The task »
Scan the data below and state the number of lines that include the word "nicht", adding no comment.
[[ Dataset entries open ]]
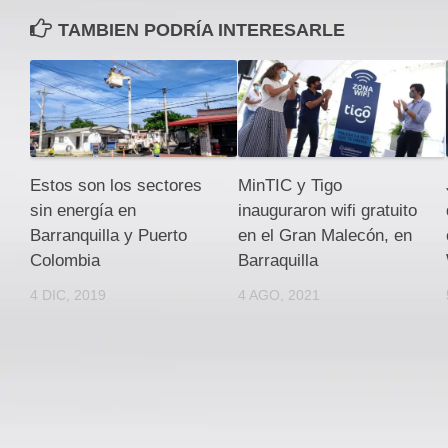
TAMBIEN PODRÍA INTERESARLE
Estos son los sectores
MinTIC y Tigo
sin energía en
inauguraron wifi gratuito
Barranquilla y Puerto
en el Gran Malecón, en
Colombia
Barraquilla
4 DIC, 2019
4 AGO, 2021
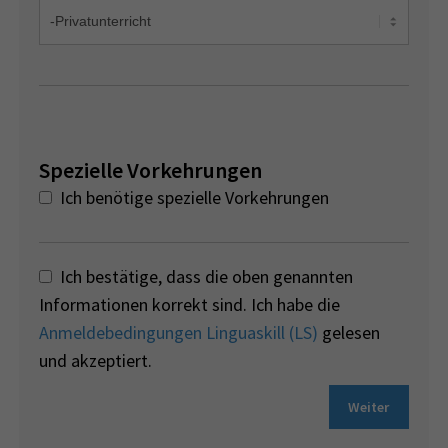
Spezielle Vorkehrungen
Ich benötige spezielle Vorkehrungen
Ich bestätige, dass die oben genannten
Informationen korrekt sind. Ich habe die
Anmeldebedingungen Linguaskill (LS)
gelesen
und akzeptiert.
Weiter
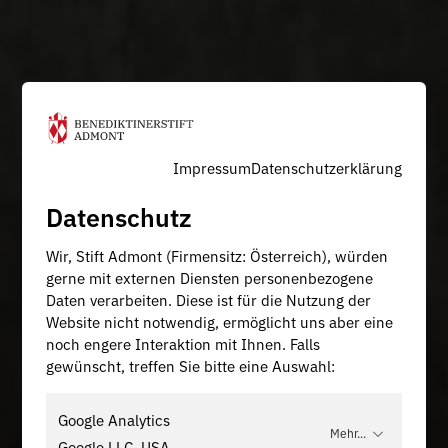
Impressum
Datenschutzerklärung
Datenschutz
Wir, Stift Admont (Firmensitz: Österreich), würden
gerne mit externen Diensten personenbezogene
Daten verarbeiten. Diese ist für die Nutzung der
Website nicht notwendig, ermöglicht uns aber eine
noch engere Interaktion mit Ihnen. Falls
gewünscht, treffen Sie bitte eine Auswahl:
Google Analytics
Mehr...
Google LLC, USA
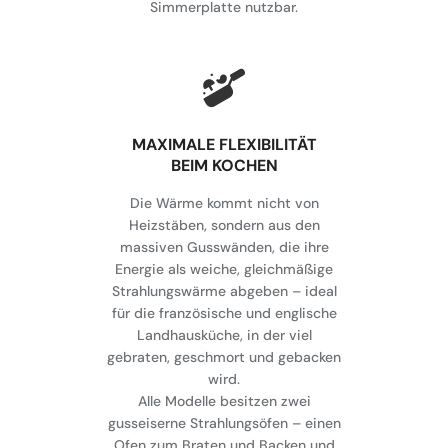
Simmerplatte nutzbar.
MAXIMALE FLEXIBILITÄT
BEIM KOCHEN
Die Wärme kommt nicht von
Heizstäben, sondern aus den
massiven Gusswänden, die ihre
Energie als weiche, gleichmäßige
Strahlungswärme abgeben – ideal
für die französische und englische
Landhausküche, in der viel
gebraten, geschmort und gebacken
wird.
Alle Modelle besitzen zwei
gusseiserne Strahlungsöfen – einen
Ofen zum Braten und Backen und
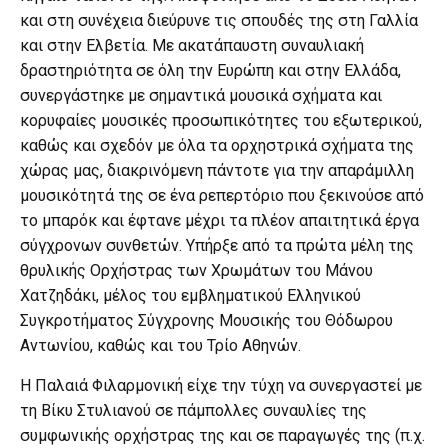
και στη συνέχεια διεύρυνε τις σπουδές της στη Γαλλία
και στην Ελβετία. Με ακατάπαυστη συναυλιακή
δραστηριότητα σε όλη την Ευρώπη και στην Ελλάδα,
συνεργάστηκε με σημαντικά μουσικά σχήματα και
κορυφαίες μουσικές προσωπικότητες του εξωτερικού,
καθώς και σχεδόν με όλα τα ορχηστρικά σχήματα της
χώρας μας, διακρινόμενη πάντοτε για την απαράμιλλη
μουσικότητά της σε ένα ρεπερτόριο που ξεκινούσε από
το μπαρόκ και έφτανε μέχρι τα πλέον απαιτητικά έργα
σύγχρονων συνθετών. Υπήρξε από τα πρώτα μέλη της
θρυλικής Ορχήστρας των Χρωμάτων του Μάνου
Χατζηδάκι, μέλος του εμβληματικού Ελληνικού
Συγκροτήματος Σύγχρονης Μουσικής του Θόδωρου
Αντωνίου, καθώς και του Τρίο Αθηνών.
Η Παλαιά Φιλαρμονική είχε την τύχη να συνεργαστεί με
τη Βίκυ Στυλιανού σε πάμπολλες συναυλίες της
συμφωνικής ορχήστρας της και σε παραγωγές της (π.χ.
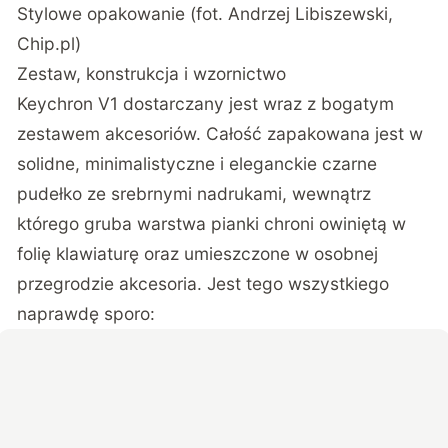
Stylowe opakowanie (fot. Andrzej Libiszewski,
Chip.pl)
Zestaw, konstrukcja i wzornictwo
Keychron V1 dostarczany jest wraz z bogatym
zestawem akcesoriów. Całość zapakowana jest w
solidne, minimalistyczne i eleganckie czarne
pudełko ze srebrnymi nadrukami, wewnątrz
którego gruba warstwa pianki chroni owiniętą w
folię klawiaturę oraz umieszczone w osobnej
przegrodzie akcesoria. Jest tego wszystkiego
naprawdę sporo:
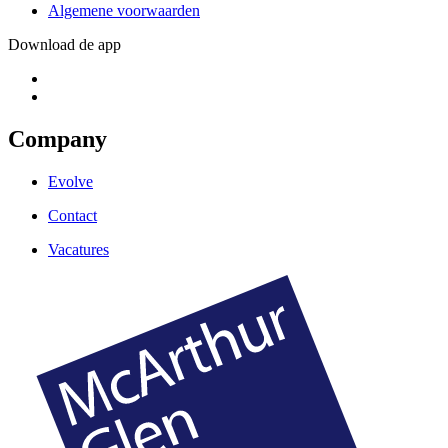
Algemene voorwaarden
Download de app
Company
Evolve
Contact
Vacatures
[[ Dataset entries closed ]]
Solution to this exercise »
2